§ 13. Mr. M. Stewart
asked the Minister of Housing and Local Government and Minister for Welsh Affairs why he allowed the appeal of D. Heath and Sons, Limited, against a refusal of planning permission by the Saffron Walden Rural District Council.
§ 23. Mr. Reynolds
asked the Minister of Housing and Local Government and Minister for Welsh Affairs whether he will publish details of all the information on which he based his decision to allow the appeal of D. Heath & Sons, Limited, against a refusal of planning permission by the Saffron Walden Rural District Council.
§ Mr. Brooke
I cannot do better than send the hon. Members a copy of the decision letter sent on my behalf on 17th September, 1959. I will circulate in the OFFICIAL REPORT the passage in this letter which explains why I differed from my inspector's recommendation to dismiss the appeal.
§ Mr. Stewart
Will the Minister also circulate to hon. Members concerned and make available to the House a copy of the inspector's report in this case? Does the Minister accept that this is, 185 as it has been described by the Lord Chancellor, a very serious matter, and has he noticed that the learned judge in the case of Buxton v. the Minister of Housing and Local Government said in effect that he did not believe the Minister's account of his consultations with the Minister of Agriculture, Fisheries and Food?
§ Mr. Brooke
I will place in the Library a copy of the decision letter and also a copy of the inspector's report, which is a fairly lengthy document. As to the manner in which I reached this decision, that has been reported by the Council on Tribunals to the Lord Chancellor who has the matter under consideration. I do not think that, in those circumstances, I should be pressed to say anything more at this stage.
§ Mr. Reynolds
Is the Minister aware that he still seems to be indicating that only some of the information will be available? Will he give the House an assurance that at some time in the future all the information on which this decision was based will be available?
§ Mr. Brooke
I assure the hon. Gentleman that all the material information bearing on my decision is contained in the letter in question.

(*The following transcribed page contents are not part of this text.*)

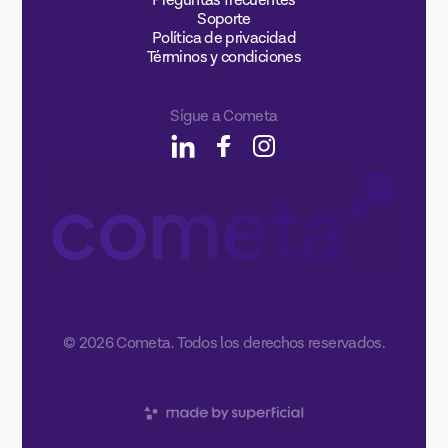
Preguntas frecuentes
Soporte
Política de privacidad
Términos y condiciones
Sígue a Cometa
© 2026 Cometa. Todos los derechos reservados.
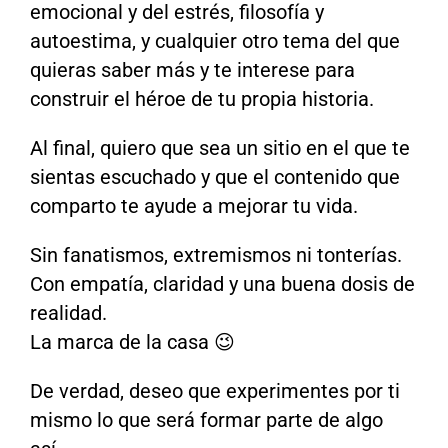
emocional y del estrés, filosofía y
autoestima, y cualquier otro tema del que
quieras saber más y te interese para
construir el héroe de tu propia historia.
Al final, quiero que sea un sitio en el que te
sientas escuchado y que el contenido que
comparto te ayude a mejorar tu vida.
Sin fanatismos, extremismos ni tonterías.
Con empatía, claridad y una buena dosis de
realidad.
La marca de la casa 😉
De verdad, deseo que experimentes por ti
mismo lo que será formar parte de algo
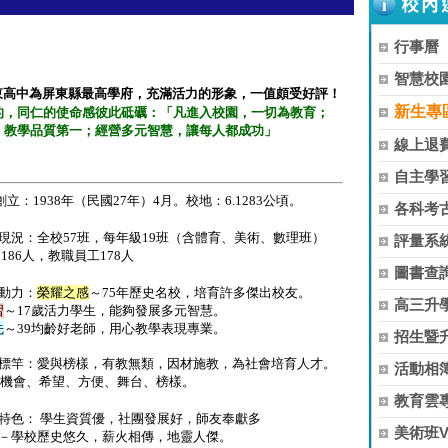
行事曆
智慧校
東高中為屏東縣最高學府，充滿活力的形象，一值頗受好評！
新生專
的，同仁的使命感彼此砥礪：「凡進入校園，一切為教育；
，教學品質第一；經營多元智慧，讓每人都成功」
線上退
自主學
創立：
1938
年（民國
27
年）
4
月。校地：
6.1283
公頃。
各科考
現況：全校
57
班，每年級
19
班（含體育、美術、數理班）
評量系
2186
人，教職員工
178
人
圖書查
動力：
榮耀之感
～
75
年歷史名校，培育許多傑出校友。
高三升
習
～
17
歲活力學生，能夠發展多元智慧。
先
～
39
均齡好老師，用心教學表現專業。
招生暨
展標竿：愛與榜樣，有教無類，因材施教，為社會培育人才。
活動相簿
生機會、希望、方便、舞台、榜樣。
教育雲
校特色： 學生資質優，社團發展好，師友奉獻多
美術班
－學校歷史悠久，薪火相傳，地靈人傑。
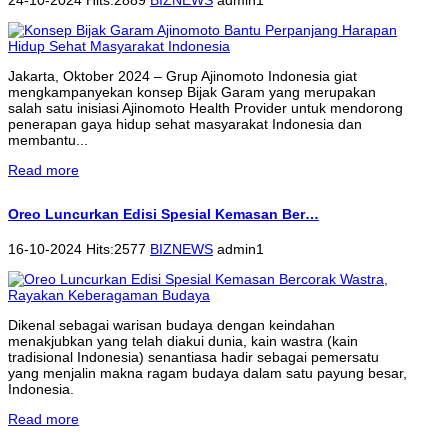
Jakarta, Oktober 2024 – Grup Ajinomoto Indonesia giat
mengkampanyekan konsep Bijak Garam yang merupakan
salah satu inisiasi Ajinomoto Health Provider untuk mendorong
penerapan gaya hidup sehat masyarakat Indonesia dan
membantu...
Read more
Oreo Luncurkan Edisi Spesial Kemasan Ber…
16-10-2024 Hits:2577
BIZNEWS
admin1
Dikenal sebagai warisan budaya dengan keindahan
menakjubkan yang telah diakui dunia, kain wastra (kain
tradisional Indonesia) senantiasa hadir sebagai pemersatu
yang menjalin makna ragam budaya dalam satu payung besar,
Indonesia.
Read more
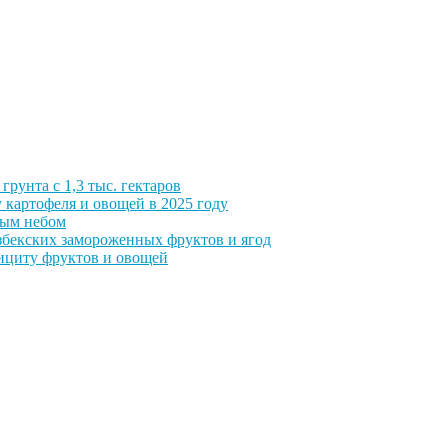
грунта с 1,3 тыс. гектаров
 картофеля и овощей в 2025 году
тым небом
збекских замороженных фруктов и ягод
фициту фруктов и овощей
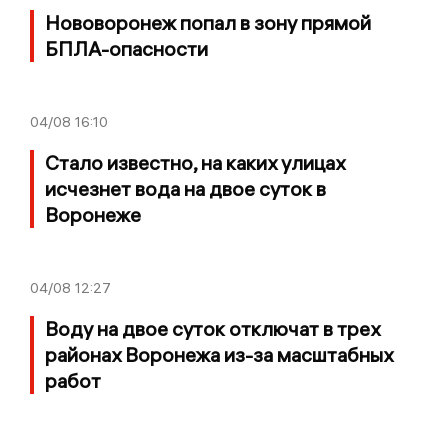
Нововоронеж попал в зону прямой
БПЛА-опасности
04/08
16:10
Стало известно, на каких улицах
исчезнет вода на двое суток в
Воронеже
04/08
12:27
Воду на двое суток отключат в трех
районах Воронежа из-за масштабных
работ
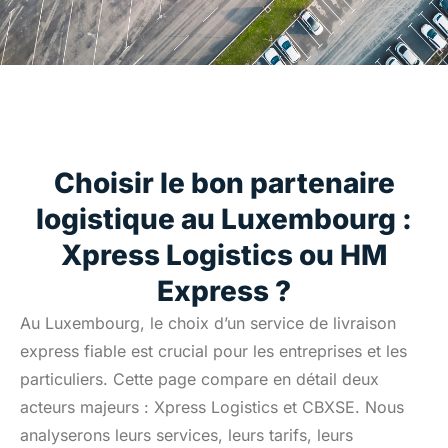
Choisir le bon partenaire
logistique au Luxembourg :
Xpress Logistics ou HM
Express ?
Au Luxembourg, le choix d’un service de livraison
express fiable est crucial pour les entreprises et les
particuliers. Cette page compare en détail deux
acteurs majeurs : Xpress Logistics et CBXSE. Nous
analyserons leurs services, leurs tarifs, leurs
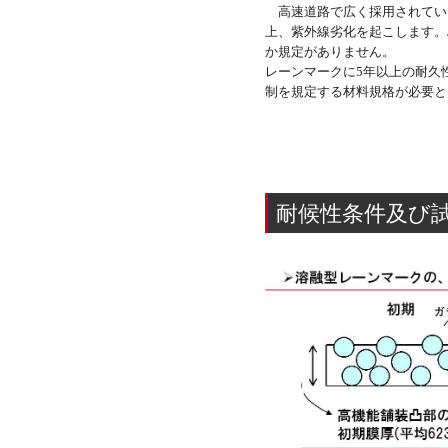
高速道路で広く採用されてい
上、紫外線劣化を起こします。J
か規定がありません。
レーンマークに5年以上の耐久
制を規定する材料規格が必要と
耐候性条件及び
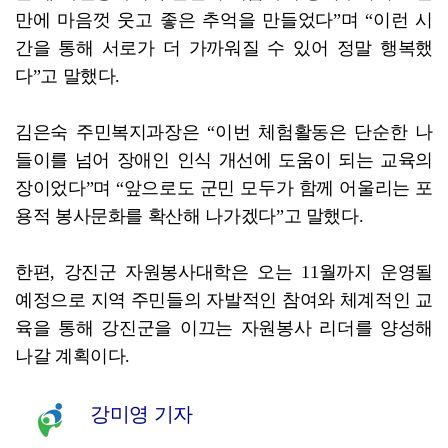
만에 마음껏 웃고 좋은 추억을 만들었다”며 “이런 시
간을 통해 서로가 더 가까워질 수 있어 정말 행복했
다”고 말했다.
김은숙 주민복지과장은 “이번 체험활동은 단순한 나
들이를 넘어 장애인 인식 개선에 도움이 되는 교육의
장이었다”며 “앞으로도 군민 모두가 함께 어울리는 포
용적 봉사문화를 확산해 나가겠다”고 말했다.
한편, 강진군 자원봉사대학은 오는 11월까지 운영될
예정으로 지역 주민들의 자발적인 참여와 체계적인 교
육을 통해 강진군을 이끄는 자원봉사 리더를 양성해
나갈 계획이다.
강미영 기자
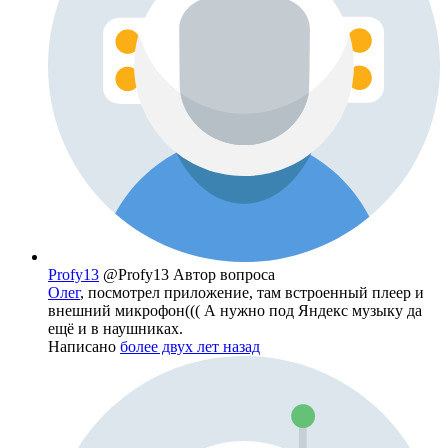
Profy13
@Profy13
Автор вопроса
Олег
, посмотрел приложение, там встроенный плеер и
внешний микрофон((( А нужно под Яндекс музыку да
ещё и в наушниках.
Написано
более двух лет назад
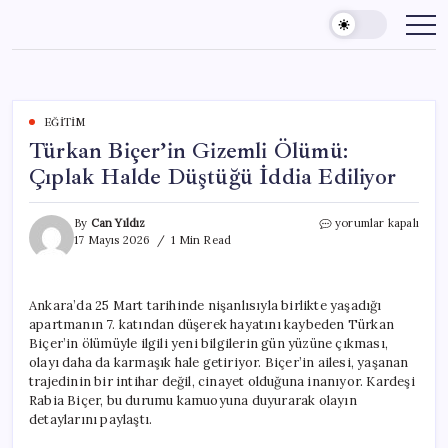
Skip
to
content
EĞITIM
Türkan Biçer’in Gizemli Ölümü:
Çıplak Halde Düştüğü İddia Ediliyor
Türkan
By
Can Yıldız
yorumlar kapalı
Biçer’in
17 Mayıs 2026
1 Min Read
Gizemli
Ölümü:
Çıplak
Ankara’da 25 Mart tarihinde nişanlısıyla birlikte yaşadığı
Halde
apartmanın 7. katından düşerek hayatını kaybeden Türkan
Düştüğü
İddia
Biçer’in ölümüyle ilgili yeni bilgilerin gün yüzüne çıkması,
Ediliyor
olayı daha da karmaşık hale getiriyor. Biçer’in ailesi, yaşanan
için
trajedinin bir intihar değil, cinayet olduğuna inanıyor. Kardeşi
Rabia Biçer, bu durumu kamuoyuna duyurarak olayın
detaylarını paylaştı.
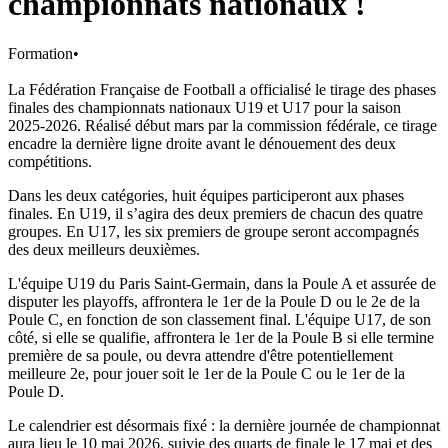
championnats nationaux !
Formation
•
La Fédération Française de Football a officialisé le tirage des phases
finales des championnats nationaux U19 et U17 pour la saison
2025-2026. Réalisé début mars par la commission fédérale, ce tirage
encadre la dernière ligne droite avant le dénouement des deux
compétitions.
Dans les deux catégories, huit équipes participeront aux phases
finales. En U19, il s’agira des deux premiers de chacun des quatre
groupes. En U17, les six premiers de groupe seront accompagnés
des deux meilleurs deuxièmes.
L'équipe U19 du Paris Saint-Germain, dans la Poule A et assurée de
disputer les playoffs, affrontera le 1er de la Poule D ou le 2e de la
Poule C, en fonction de son classement final. L'équipe U17, de son
côté, si elle se qualifie, affrontera le 1er de la Poule B si elle termine
première de sa poule, ou devra attendre d'être potentiellement
meilleure 2e, pour jouer soit le 1er de la Poule C ou le 1er de la
Poule D.
Le calendrier est désormais fixé : la dernière journée de championnat
aura lieu le 10 mai 2026, suivie des quarts de finale le 17 mai et des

§ Following is the information:
§ Extract from decision letter dated 17th September, 1959:
§ The Minister notes that the Inspector's recommendation turned on his assessment of the amount of chalk dust likely to be caused. He agrees with the Inspector that the moisture content of the chalk would prevent dust arising from the proposed operations of winning and working, and that any risk of dust being blown on to neighbouring land would emanate mainly from the stockpile. Some of the fears expressed at the inquiry were based on the assumption that chalk would be finely crushed or burnt, but your clients said that these processes would not be carried out. The Minister has considered the risk of dust arising from stockpiling and subsequent handling of chalk and the effects such dust might have on plants and animals, and has consulted the Minister of Agriculture, Fisheries and Food. Although the possibility of some dust dispersal beyond the site cannot be entirely ruled out in the driest months, it seems to him that it would be occasional only and, with proper safeguards and having regard to the arrangements proposed by your clients, would be insufficient in quantity to cause damage to crops or livestock or to cause serious discomfort to persons living in the area. He is further satisfied that 186 chalk from the appeal site would make a useful contribution to an area which is partly dependent on pits lying at a distance and that it can be won from the site without harm to neighbouring interests. The Minister recognises the Council's desire to see the restoration of the gravel pit, but he cannot see that the amenity objections to continued mineral working are strong enough to outweigh the arguments in favour of exploiting land already disturbed by these operations. He has therefore decided to allow your clients' appeal subject to conditions.